2. **Leverage NumPy for Numerical Operations**:
   - NumPy functions are faster for numerical computations:

   ```python
   import numpy as np
   data['Log Column'] = np.log(data['Numeric Column'])
   print(data[['Numeric Column', 'Log Column']].head())
   ```

3. **Filter Rows and Columns Efficiently**:
   - Use boolean indexing or `.loc[]` for filtering data:

   ```python
   filtered_data = data.loc[data['Value'] > 10, ['Column1', 'Column2']]
   print(filtered_data.head())
   ```

## Testing Transformations

### Why It Matters
- Validating transformations ensures accuracy and prevents errors from propagating through the analysis pipeline.
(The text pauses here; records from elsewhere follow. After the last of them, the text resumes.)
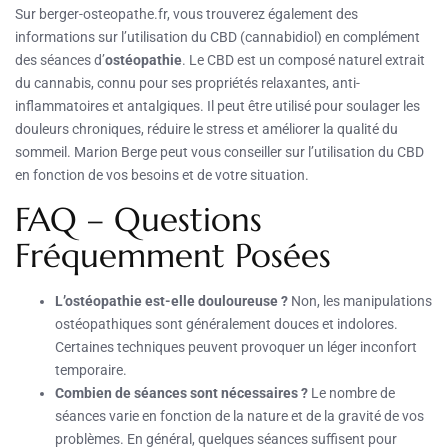
Sur berger-osteopathe.fr, vous trouverez également des
informations sur l’utilisation du CBD (cannabidiol) en complément
des séances d’
ostéopathie
. Le CBD est un composé naturel extrait
du cannabis, connu pour ses propriétés relaxantes, anti-
inflammatoires et antalgiques. Il peut être utilisé pour soulager les
douleurs chroniques, réduire le stress et améliorer la qualité du
sommeil. Marion Berge peut vous conseiller sur l’utilisation du CBD
en fonction de vos besoins et de votre situation.
FAQ – Questions
Fréquemment Posées
L’ostéopathie est-elle douloureuse ?
Non, les manipulations
ostéopathiques sont généralement douces et indolores.
Certaines techniques peuvent provoquer un léger inconfort
temporaire.
Combien de séances sont nécessaires ?
Le nombre de
séances varie en fonction de la nature et de la gravité de vos
problèmes. En général, quelques séances suffisent pour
### How to Test Transformations
1. **Preview Results**:
   - Use `.head()`, `.tail()`, or `.sample()` to inspect transformed data.

   ```python
   print(data.head())
   print(data.sample(5))  # Random sample for validation
   ```

2. **Check Data Consistency**:
   - Use `.info()` and `.describe()` to ensure data types and statistics align with expectations.

   ```python
   print(data.info())
   print(data.describe())
   ```

3. **Assert Expected Outcomes**:
   - Use assertions to test specific conditions:

   ```python
   assert data['New Column'].isnull().sum() == 0, 'Missing values found in New Column'
   assert data['Value'].max() <= 100, 'Values exceed expected range'
   ```

## Document Transformation Steps

### Why It Matters
- Clear documentation ensures reproducibility and helps others (or future you) understand the steps taken.
- Provides a record of the transformations applied, which is especially useful in collaborative projects.

### How to Document
1. **Comment Your Code**:
   - Add clear comments describing the purpose of each transformation:

   ```python
   # Add a column indicating high case counts
   data['High Cases'] = np.where(data['New Cases'] > 1000, 'Yes', 'No')
   ```

2. **Use Notebooks for Analysis**:
   - Jupyter notebooks allow combining code, markdown, and visualizations for a clear narrative:

   ```python
   print(data.head())
   ```

3. **Maintain a Change Log**:
   - Keep track of major transformations in a separate document or notebook section.

   ```markdown
   ## Change Log
   - Added 'High Cases' column based on 'New Cases'.
   - Filtered data to exclude outliers.
   ```

## Conclusion

Adhering to these best practices ensures that your data transformations are efficient, accurate, and reproducible. Following these tips will save time and minimize errors in your data analysis pipeline.